La Paz, 28 de abril. Este martes, Bolivia culminó un significativo ciclo electoral con la entrega de credenciales a las nuevas autoridades regionales y municipales elegidas en los recientes comicios. Este proceso no solo abarcó las elecciones subnacionales, sino que también incluyó importantes elecciones judiciales parciales en 2024 y los generales, que se llevarán a cabo con una inédita segunda vuelta presidencial prevista para 2025. La jornada fue marcada por la presencia del presidente del Tribunal Supremo Electoral (TSE), Gustavo Ávila, quien destacó la importancia de este evento en el contexto político del país.
Ávila calificó esta entrega de credenciales como "especial" y subrayó que representa el cierre de uno de los ciclos electorales más complejos e intensos de la historia reciente boliviana. Este ciclo se caracterizó por la participación activa de la ciudadanía y la celebración de elecciones que reflejan un compromiso con la democracia. Según el presidente del TSE, las elecciones judiciales de 2024 y las generales de 2025 son fundamentales para fortalecer el sistema democrático en el país.
El presidente del TSE también resaltó la importancia del voto popular como pilar fundamental para la construcción del futuro de Bolivia. En su discurso, agradeció al pueblo boliviano por su compromiso y participación en los procesos electorales, lo que ha sido reconocido por diversas misiones de observación electoral. Esta participación no solo muestra la vocación democrática de la ciudadanía, sino que también establece un precedente importante para futuras elecciones en el país.
Además, Ávila hizo un llamado a la necesidad de reformar la normativa electoral actual, enfatizando que se requiere una ley que refuerce la democracia y fortalezca a las organizaciones políticas. Resaltó la importancia de promover una participación más significativa de las mujeres en la política, no solo en términos de cantidad, sino también en términos de influencia y toma de decisiones. Este aspecto es crucial para garantizar una representación equitativa en todos los niveles de gobierno.

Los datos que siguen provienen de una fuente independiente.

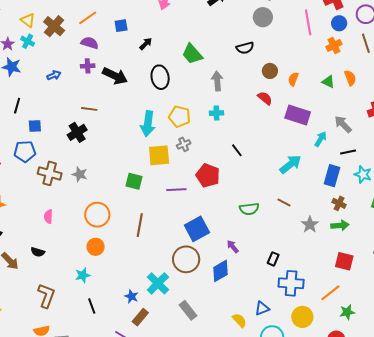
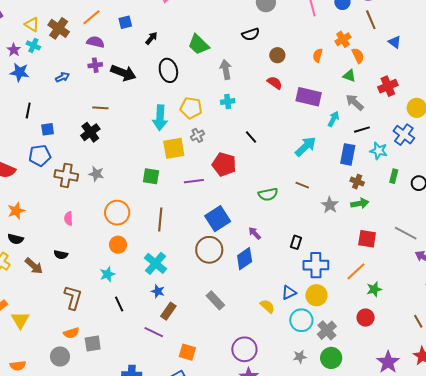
orange cross: (334, 45) -> (343, 39), moved
orange semicircle: (293, 79) -> (318, 55), moved
green triangle: (328, 82) -> (349, 76), moved
cyan cross: (158, 283) -> (155, 263), moved
yellow circle: (302, 317) -> (316, 295), moved

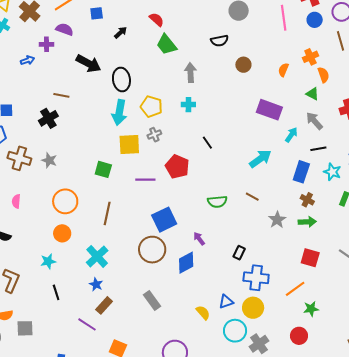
purple cross: (95, 65) -> (47, 44), moved
black ellipse: (168, 70) -> (121, 79), moved
red semicircle: (275, 83) -> (157, 20), moved

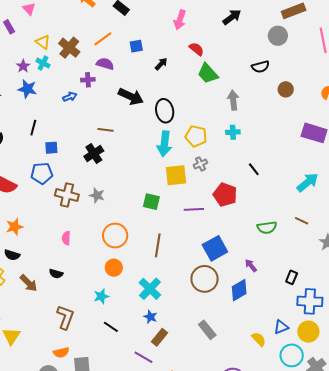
black line: (56, 292) -> (111, 327), turned -35

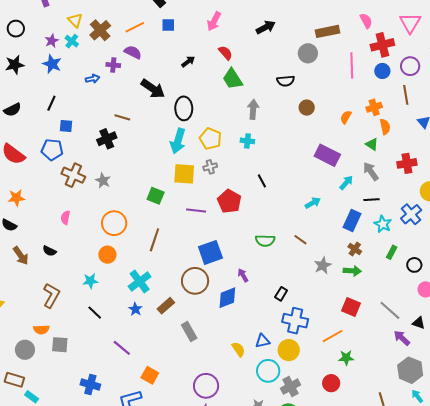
blue square: (136, 46) -> (168, 25), moved
cyan arrow: (308, 182) -> (313, 203), size x0.7
brown rectangle: (159, 337) -> (166, 306), moved

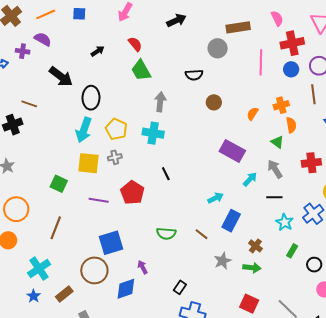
cyan cross: (247, 141) -> (153, 133), size x1.5
blue rectangle: (352, 220) -> (231, 221), moved

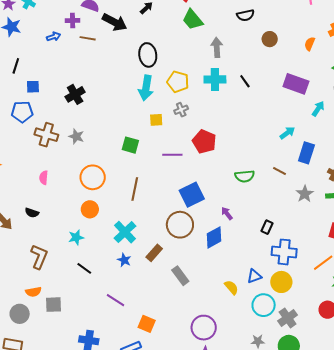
black arrow: (61, 77) -> (115, 22), moved
brown line: (29, 104) -> (88, 38), moved
yellow square: (88, 163) -> (156, 120), size x0.6
black line: (166, 174) -> (245, 81), moved

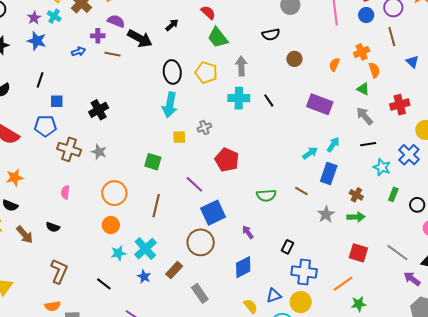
yellow pentagon: (178, 82) -> (206, 73), moved
cyan arrow: (318, 109) -> (333, 145), moved
purple line: (172, 155) -> (194, 184), moved, turned 42
cyan star: (76, 237) -> (118, 253), moved
blue diamond: (214, 237) -> (243, 267), moved

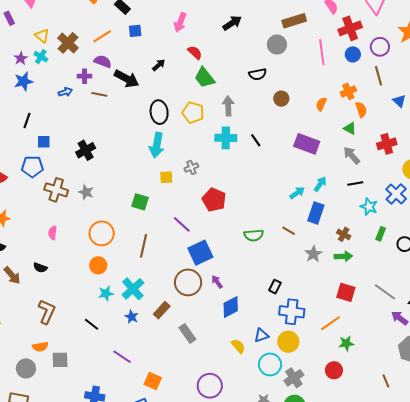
blue star: (37, 41) -> (23, 81), turned -30
purple arrow: (248, 232) -> (217, 282), moved

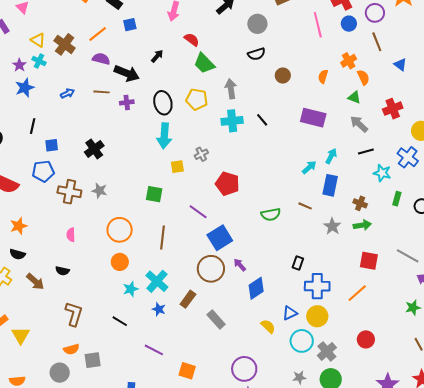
gray circle: (277, 45) -> (257, 24), moved
purple cross: (85, 76) -> (127, 102), moved
green star: (346, 343) -> (413, 308), moved

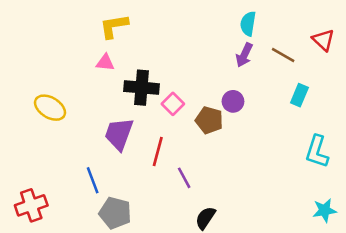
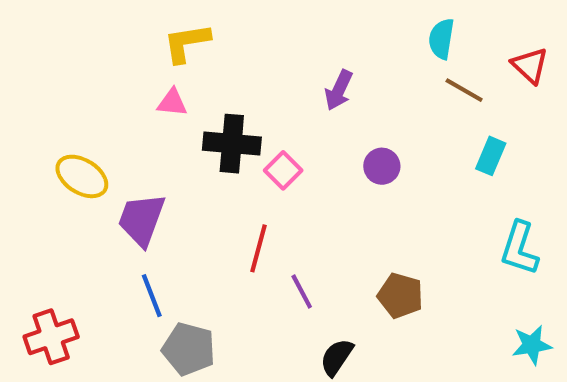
cyan semicircle: (248, 24) -> (441, 39), moved
purple arrow: (244, 55) -> (339, 90), moved
brown pentagon: (209, 120) -> (400, 296), moved
purple trapezoid: (119, 134) -> (141, 220), moved

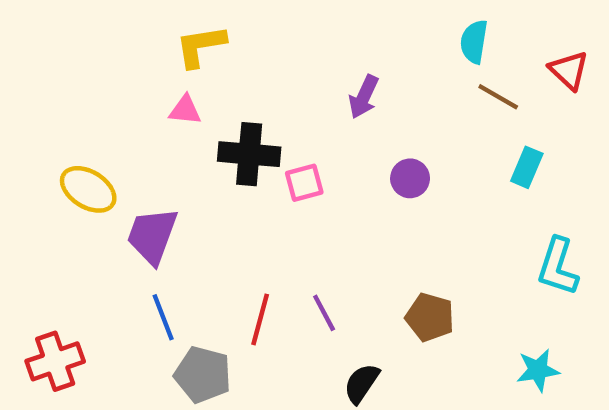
pink square: (283, 170) -> (304, 183), turned 30
red line: (259, 248) -> (260, 319), moved
cyan star: (532, 345) -> (538, 370), moved

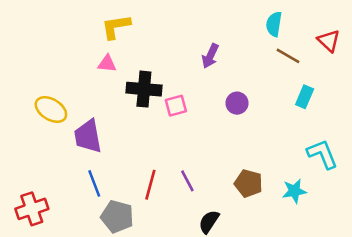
purple trapezoid: (152, 236) -> (88, 136), turned -30
cyan L-shape: (558, 267) -> (322, 154), turned 140
cyan star: (538, 370) -> (294, 191), moved

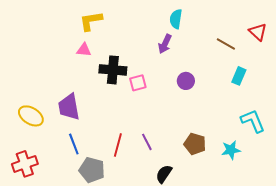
cyan semicircle: (274, 24) -> (176, 19), moved
yellow ellipse: (51, 109) -> (31, 116), moved

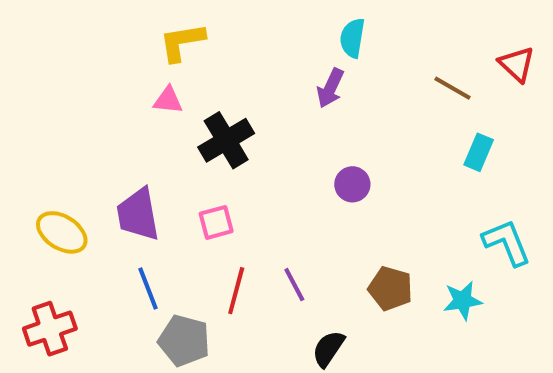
black cross: (113, 70) -> (226, 140), turned -36
purple circle: (186, 81) -> (352, 184), moved
pink square: (138, 83) -> (216, 222), moved

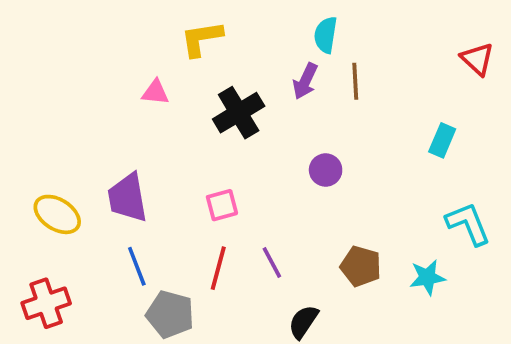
yellow L-shape: (182, 42) -> (202, 39), moved
brown line: (453, 88) -> (355, 81), moved, turned 57
black cross: (226, 140) -> (239, 113), moved
pink square: (216, 222) -> (222, 205), moved

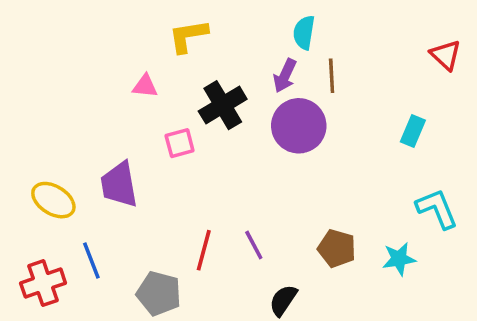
purple circle: (326, 170) -> (299, 126), moved, size x1.8
pink square: (222, 205) -> (180, 143), moved
blue line: (137, 266) -> (91, 261), moved

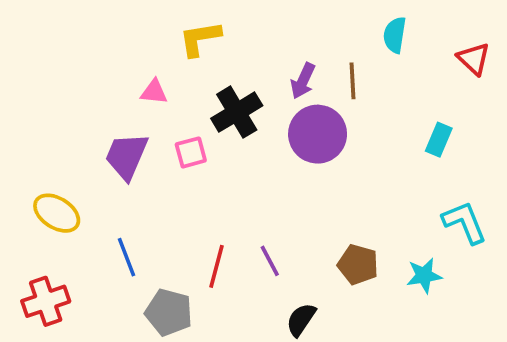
cyan semicircle: (304, 33) -> (395, 35), moved
purple trapezoid: (119, 185) -> (127, 156), moved, turned 33
blue line: (91, 261) -> (127, 257), moved

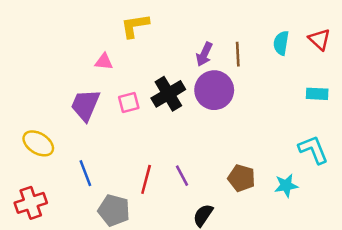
cyan semicircle: (395, 35) -> (281, 43), moved
black cross: (237, 112) -> (168, 94), moved
cyan rectangle: (439, 140) -> (317, 94), moved, turned 70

El TSE también se comprometió a desarrollar un nuevo padrón electoral que incorpore medidas de seguridad más robustas y facilite el empadronamiento de todos los ciudadanos bolivianos, asegurando que el proceso sea ágil y accesible para todos. Esta iniciativa busca no solo mejorar la transparencia electoral, sino también fomentar una mayor confianza de la ciudadanía en el sistema electoral.
En cuanto a los resultados de las elecciones subnacionales, que se llevaron a cabo el 22 de marzo y concluyeron el 19 de abril con segundas vueltas en cinco regiones, los bolivianos eligieron a más de 5.000 autoridades locales. Esto incluye a nueve gobernadores, 335 alcaldes, asambleístas departamentales y concejales municipales. Las elecciones reflejaron una diversidad política en el país, con la coalición Patria, liderada por el presidente Rodrigo Paz, logrando dos gobernaciones, mientras que la principal fuerza opositora, la alianza Libre de Jorge Tuto Quiroga, obtuvo el mismo número.
El Movimiento al Socialismo (MAS), bajo la dirección del expresidente Evo Morales, consiguió una gobernación, mientras que otros cuatro gobiernos departamentales quedaron en manos de distintas fuerzas políticas. Estos resultados reflejan un panorama electoral fragmentado y una dinámica política en evolución en Bolivia, lo que podría tener implicaciones significativas para el futuro político del país.